■ **TASK DETAILS**
Working from the records below, repeat exactly the lines starting at the line that contains "購買，客人在本地也能輕鬆買到知名品牌的產品。" and ending at the line that contains "ジップミニパース(マチ付き) 全7", inclusive.

■ **THE INPUT**
====

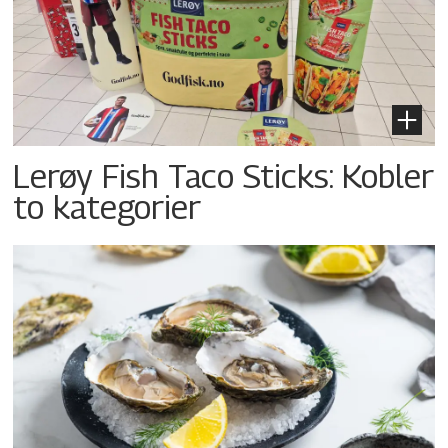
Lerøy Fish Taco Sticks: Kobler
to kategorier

====

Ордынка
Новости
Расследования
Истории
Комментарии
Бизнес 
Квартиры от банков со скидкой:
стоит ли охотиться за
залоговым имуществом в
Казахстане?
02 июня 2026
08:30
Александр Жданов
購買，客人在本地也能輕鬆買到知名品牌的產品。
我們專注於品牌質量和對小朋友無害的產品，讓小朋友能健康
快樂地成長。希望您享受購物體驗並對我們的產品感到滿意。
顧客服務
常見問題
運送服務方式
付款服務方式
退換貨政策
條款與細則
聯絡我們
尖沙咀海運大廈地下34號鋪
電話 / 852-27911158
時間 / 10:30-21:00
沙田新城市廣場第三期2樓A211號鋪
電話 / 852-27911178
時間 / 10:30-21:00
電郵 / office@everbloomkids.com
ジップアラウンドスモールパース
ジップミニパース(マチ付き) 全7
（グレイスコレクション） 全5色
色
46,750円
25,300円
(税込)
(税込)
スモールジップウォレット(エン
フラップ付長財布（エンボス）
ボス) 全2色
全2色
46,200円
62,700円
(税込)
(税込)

====

■ **RESPONSE FOR THIS EXERCISE**
購買，客人在本地也能輕鬆買到知名品牌的產品。
我們專注於品牌質量和對小朋友無害的產品，讓小朋友能健康
快樂地成長。希望您享受購物體驗並對我們的產品感到滿意。
顧客服務
常見問題
運送服務方式
付款服務方式
退換貨政策
條款與細則
聯絡我們
尖沙咀海運大廈地下34號鋪
電話 / 852-27911158
時間 / 10:30-21:00
沙田新城市廣場第三期2樓A211號鋪
電話 / 852-27911178
時間 / 10:30-21:00
電郵 / office@everbloomkids.com
ジップアラウンドスモールパース
ジップミニパース(マチ付き) 全7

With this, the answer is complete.